[Start of Attachment]

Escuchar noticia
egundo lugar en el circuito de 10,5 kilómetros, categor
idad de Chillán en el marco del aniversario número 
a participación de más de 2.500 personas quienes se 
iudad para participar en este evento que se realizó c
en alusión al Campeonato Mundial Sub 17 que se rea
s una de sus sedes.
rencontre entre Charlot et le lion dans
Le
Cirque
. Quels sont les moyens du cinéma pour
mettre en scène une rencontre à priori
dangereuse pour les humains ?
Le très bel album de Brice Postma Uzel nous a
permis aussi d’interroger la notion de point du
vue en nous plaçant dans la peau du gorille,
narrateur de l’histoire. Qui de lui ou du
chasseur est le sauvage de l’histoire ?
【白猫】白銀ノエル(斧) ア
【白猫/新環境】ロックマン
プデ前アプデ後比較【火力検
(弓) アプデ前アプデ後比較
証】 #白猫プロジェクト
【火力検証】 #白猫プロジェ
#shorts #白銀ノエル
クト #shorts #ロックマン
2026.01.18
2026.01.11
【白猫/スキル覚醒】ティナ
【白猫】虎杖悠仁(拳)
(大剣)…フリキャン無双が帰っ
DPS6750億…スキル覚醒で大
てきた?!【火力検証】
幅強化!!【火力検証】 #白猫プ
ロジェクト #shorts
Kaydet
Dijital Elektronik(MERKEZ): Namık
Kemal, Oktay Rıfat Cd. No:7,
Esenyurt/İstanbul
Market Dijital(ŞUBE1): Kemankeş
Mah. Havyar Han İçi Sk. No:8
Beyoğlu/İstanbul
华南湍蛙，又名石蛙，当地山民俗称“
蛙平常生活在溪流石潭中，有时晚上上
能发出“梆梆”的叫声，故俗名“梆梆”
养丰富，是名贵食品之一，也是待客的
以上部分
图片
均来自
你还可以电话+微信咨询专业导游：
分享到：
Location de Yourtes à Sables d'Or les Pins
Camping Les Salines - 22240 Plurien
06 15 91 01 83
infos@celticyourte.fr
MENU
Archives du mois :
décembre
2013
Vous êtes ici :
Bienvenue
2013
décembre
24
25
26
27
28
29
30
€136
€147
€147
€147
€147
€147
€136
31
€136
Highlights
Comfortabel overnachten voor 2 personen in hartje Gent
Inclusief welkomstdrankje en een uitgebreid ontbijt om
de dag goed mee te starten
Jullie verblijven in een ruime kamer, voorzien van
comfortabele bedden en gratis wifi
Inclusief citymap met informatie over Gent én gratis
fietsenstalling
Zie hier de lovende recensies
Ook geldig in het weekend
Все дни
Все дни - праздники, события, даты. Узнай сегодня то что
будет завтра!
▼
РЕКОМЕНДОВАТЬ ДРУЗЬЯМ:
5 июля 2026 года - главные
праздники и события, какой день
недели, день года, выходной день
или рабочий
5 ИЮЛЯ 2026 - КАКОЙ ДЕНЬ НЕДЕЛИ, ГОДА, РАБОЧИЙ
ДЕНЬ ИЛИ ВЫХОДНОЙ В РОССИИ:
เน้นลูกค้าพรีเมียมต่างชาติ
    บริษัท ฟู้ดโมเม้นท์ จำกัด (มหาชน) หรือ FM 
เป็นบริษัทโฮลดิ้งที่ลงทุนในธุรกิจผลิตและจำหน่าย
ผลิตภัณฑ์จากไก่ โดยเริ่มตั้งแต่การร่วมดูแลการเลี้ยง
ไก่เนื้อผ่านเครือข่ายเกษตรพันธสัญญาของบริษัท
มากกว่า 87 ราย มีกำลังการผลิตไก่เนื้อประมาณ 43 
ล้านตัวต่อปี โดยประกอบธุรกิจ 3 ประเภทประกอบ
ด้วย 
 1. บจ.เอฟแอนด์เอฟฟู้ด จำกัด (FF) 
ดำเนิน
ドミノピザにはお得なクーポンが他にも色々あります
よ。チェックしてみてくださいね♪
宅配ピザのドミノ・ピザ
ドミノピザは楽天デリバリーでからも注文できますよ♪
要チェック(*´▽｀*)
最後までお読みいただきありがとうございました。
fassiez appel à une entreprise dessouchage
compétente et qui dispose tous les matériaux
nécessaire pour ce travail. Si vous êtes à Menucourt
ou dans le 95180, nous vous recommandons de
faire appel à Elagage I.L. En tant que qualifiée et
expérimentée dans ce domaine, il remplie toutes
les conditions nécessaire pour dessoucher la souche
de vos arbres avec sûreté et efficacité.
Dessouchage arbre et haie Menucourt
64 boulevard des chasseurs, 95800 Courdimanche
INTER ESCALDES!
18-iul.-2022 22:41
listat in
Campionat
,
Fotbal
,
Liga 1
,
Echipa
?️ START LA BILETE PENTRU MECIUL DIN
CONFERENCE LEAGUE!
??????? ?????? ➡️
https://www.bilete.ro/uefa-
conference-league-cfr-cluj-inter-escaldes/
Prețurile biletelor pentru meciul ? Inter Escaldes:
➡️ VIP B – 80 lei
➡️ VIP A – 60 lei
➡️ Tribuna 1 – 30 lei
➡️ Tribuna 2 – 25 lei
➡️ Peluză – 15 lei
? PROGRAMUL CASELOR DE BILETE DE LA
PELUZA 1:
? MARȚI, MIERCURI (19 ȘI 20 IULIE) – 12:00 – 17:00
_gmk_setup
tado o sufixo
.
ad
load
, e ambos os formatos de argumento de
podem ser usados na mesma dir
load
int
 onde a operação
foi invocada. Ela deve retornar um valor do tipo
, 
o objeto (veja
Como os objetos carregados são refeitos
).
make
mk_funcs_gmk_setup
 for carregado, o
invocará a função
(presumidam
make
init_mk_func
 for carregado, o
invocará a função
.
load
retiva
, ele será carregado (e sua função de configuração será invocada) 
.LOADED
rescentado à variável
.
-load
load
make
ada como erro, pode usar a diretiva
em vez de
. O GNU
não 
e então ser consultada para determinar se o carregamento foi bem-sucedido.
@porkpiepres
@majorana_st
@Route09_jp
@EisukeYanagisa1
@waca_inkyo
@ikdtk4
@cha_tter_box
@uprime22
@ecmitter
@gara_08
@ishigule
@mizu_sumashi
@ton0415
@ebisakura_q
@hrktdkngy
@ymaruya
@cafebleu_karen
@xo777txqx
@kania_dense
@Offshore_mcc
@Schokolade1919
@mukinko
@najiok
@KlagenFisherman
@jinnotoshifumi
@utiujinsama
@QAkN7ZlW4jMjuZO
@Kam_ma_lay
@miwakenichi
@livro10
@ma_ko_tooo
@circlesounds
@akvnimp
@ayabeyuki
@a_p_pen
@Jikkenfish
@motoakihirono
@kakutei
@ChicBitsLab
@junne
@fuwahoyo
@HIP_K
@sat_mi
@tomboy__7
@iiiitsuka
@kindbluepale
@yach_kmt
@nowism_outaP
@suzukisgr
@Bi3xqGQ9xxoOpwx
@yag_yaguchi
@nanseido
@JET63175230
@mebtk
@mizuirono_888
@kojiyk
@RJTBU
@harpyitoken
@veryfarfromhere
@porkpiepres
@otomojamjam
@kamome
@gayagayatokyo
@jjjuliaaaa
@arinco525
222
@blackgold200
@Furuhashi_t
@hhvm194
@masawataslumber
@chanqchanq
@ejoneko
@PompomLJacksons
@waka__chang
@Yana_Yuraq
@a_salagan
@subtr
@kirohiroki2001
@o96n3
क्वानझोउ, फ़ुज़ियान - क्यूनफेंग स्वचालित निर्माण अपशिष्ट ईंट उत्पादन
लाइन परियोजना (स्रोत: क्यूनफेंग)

[End of Attachment]

# Assignment
Of the entries above, transcribe exactly those lines that fall between the line containing "expérimentée dans ce" and the line containing "conference-league-cfr-cluj-inter-escaldes/", together with those two lines.

# Completed task
expérimentée dans ce domaine, il remplie toutes
les conditions nécessaire pour dessoucher la souche
de vos arbres avec sûreté et efficacité.
Dessouchage arbre et haie Menucourt
64 boulevard des chasseurs, 95800 Courdimanche
INTER ESCALDES!
18-iul.-2022 22:41
listat in
Campionat
,
Fotbal
,
Liga 1
,
Echipa
?️ START LA BILETE PENTRU MECIUL DIN
CONFERENCE LEAGUE!
??????? ?????? ➡️
https://www.bilete.ro/uefa-
conference-league-cfr-cluj-inter-escaldes/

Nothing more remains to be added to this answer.